The first argument is more competent, also I think it is also wrong, because the “cramdown” section of the Bankruptcy Code, § 1129(b)(2), does not contain the “only if there is a dissenting unsecured creditor class” logic that the debtor reads into it.  Rather, it says the bankruptcy court shall confirm the plan “if the plan … is fair and equitable with respect to each class of claims or interests that is impaired under, and has not accepted, the plan.”  The secured claim is such a class under the revised plan, so clearly gets to invoke the “fair and equitable” standard.   The only question is whether the content of that standard is 100% different for different classes, or do overlaps exist.    

The Code then specifies that the “fair and equitable” standard “includes” – which is statutorily defined to be non-limiting – certain criteria which differ by class, but by virtue of the word “includes”, courts can impose additional requirements, and it is clear from Judge Easterbrook’s opinion that it was not tied to the deficiency claim that the original plan would have imposed on the mortgage holder.  And that makes perfect sense as a matter of economic substance because these small to midsize commercial real estate cases are generally all battles between the mortgage holder and the equity holder; there is rarely any unsecured debt to speak of.   In Castleton Plaza, it seems pretty clear that any unsecured debt that existed in the case was consciously created by the debtor’s strategic non-payment of certain trade creditors whose loyalty it could count on (subject to designation of their votes under § 1126 (e)).

But, suppose you disagree with my position on that last issue, and instead believe there are no “cram-up” criteria for secured creditors outside of the ones explicitly specified in § 1129(b)(2)(A)(i).  Then you must confront the “Till in chapter 11” issue.  The proceedings below, it is clear, never proved by way of evidence that the proposed repayment actually delivered to the secured creditor a “value, as of the effective date of the plan, of at least the value of the holder’s interest in the estate’s interest in such property…”, i.e., the foreclosure value of the collateral here.   There was no evidentiary hearing on that issue.  Rather, the debtor simply contended a payout formula compliant with Till delivers that value as a matter of law.  

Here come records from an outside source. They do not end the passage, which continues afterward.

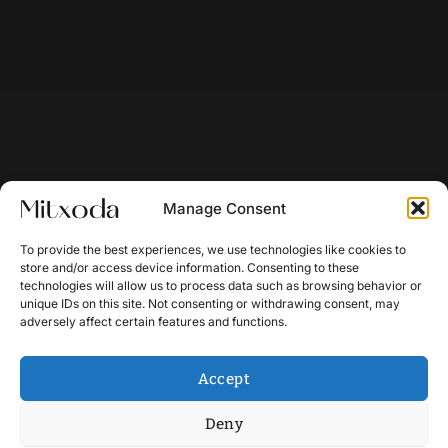
Manage Consent
To provide the best experiences, we use technologies like cookies to
store and/or access device information. Consenting to these
technologies will allow us to process data such as browsing behavior or
unique IDs on this site. Not consenting or withdrawing consent, may
adversely affect certain features and functions.
Accept
Deny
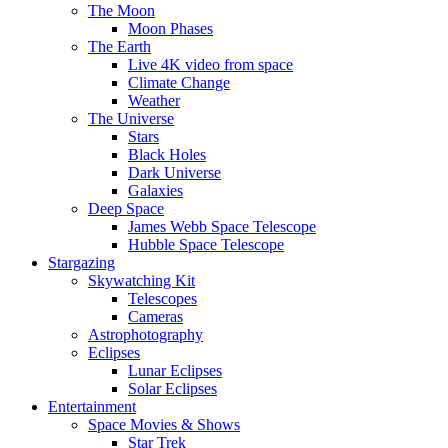
The Moon
Moon Phases
The Earth
Live 4K video from space
Climate Change
Weather
The Universe
Stars
Black Holes
Dark Universe
Galaxies
Deep Space
James Webb Space Telescope
Hubble Space Telescope
Stargazing
Skywatching Kit
Telescopes
Cameras
Astrophotography
Eclipses
Lunar Eclipses
Solar Eclipses
Entertainment
Space Movies & Shows
Star Trek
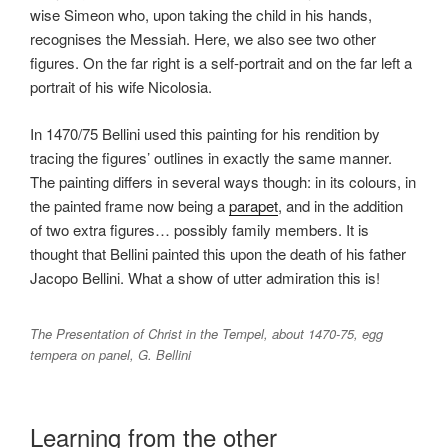
wise Simeon who, upon taking the child in his hands,
recognises the Messiah. Here, we also see two other
figures. On the far right is a self-portrait and on the far left a
portrait of his wife Nicolosia.
In 1470/75 Bellini used this painting for his rendition by
tracing the figures’ outlines in exactly the same manner.
The painting differs in several ways though: in its colours, in
the painted frame now being a
parapet
, and in the addition
of two extra figures… possibly family members. It is
thought that Bellini painted this upon the death of his father
Jacopo Bellini. What a show of utter admiration this is!
The Presentation of Christ in the Tempel, about 1470-75, egg
tempera on panel, G. Bellini
Learning from the other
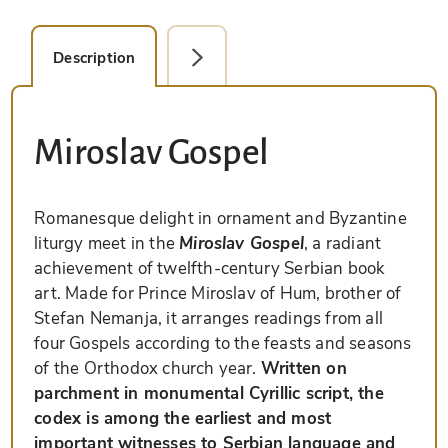
Description
Facsimile Editions (2)
Miroslav Gospel
Romanesque delight in ornament and Byzantine
liturgy meet in the
Miroslav Gospel
, a radiant
achievement of twelfth-century Serbian book
art. Made for Prince Miroslav of Hum, brother of
Stefan Nemanja, it arranges readings from all
four Gospels according to the feasts and seasons
of the Orthodox church year.
Written on
parchment in monumental Cyrillic script, the
codex is among the earliest and most
important witnesses to Serbian language and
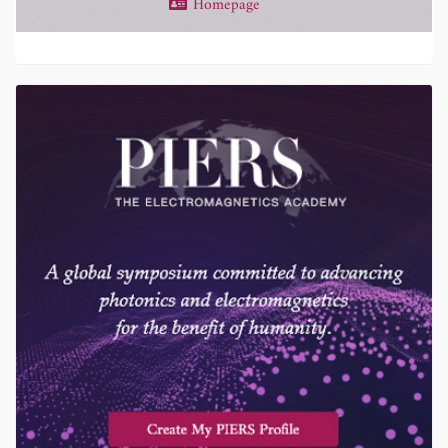
Homepage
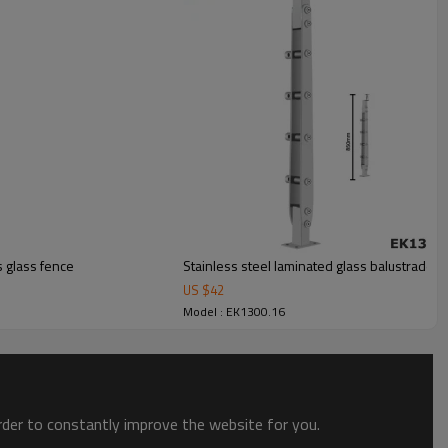
s glass fence
Stainless steel laminated glass balustrade fo
US $
42
Model : EK1300.16
order to constantly improve the website for you.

The plan uses the phrase “fixed market rate of interest”, and thus one might wonder if in fact the repayment terms could be supported by expert evidence, and thus dodge the Till issue, but that phrase is frankly absurd and misleading.  The value of the collateral that was referenced in the proceedings before the bankruptcy judge earlier this year, $8.2 million, is only about 90% of the principal amount of the note to be issued under the plan to the secured creditor (approximately $9.1 million).  There is no credible “market rate of interest” for a 10-year note with a 110% loan-to-value ratio and a 30-year amortization; if there were, the debtor would have found a lender willing to provide it and dispensed with the multi-year cram-up battle.  Thus, to obtain confirmation, the debtor would ultimately have to argue for a rule of law that a note complying with Till satisfies § 1129(b)(2)(A)(i)[1].  As I explained in my posts earlier this year, I think that would be an error of law, not a rule of law, and it will be interesting to see if the Seventh Circuit seizes on the chance to explain why Till should not be applied in chapter 11 cases.



[1]           Technically speaking, the proposed rate of interest is 375 bps above the prime rate, so slightly more than the conventional Till range of 100-300 bps, but that does not seem to affect the analysis as the LTV ratio is still too high for the note to be equal in value to the secured creditor’s claim.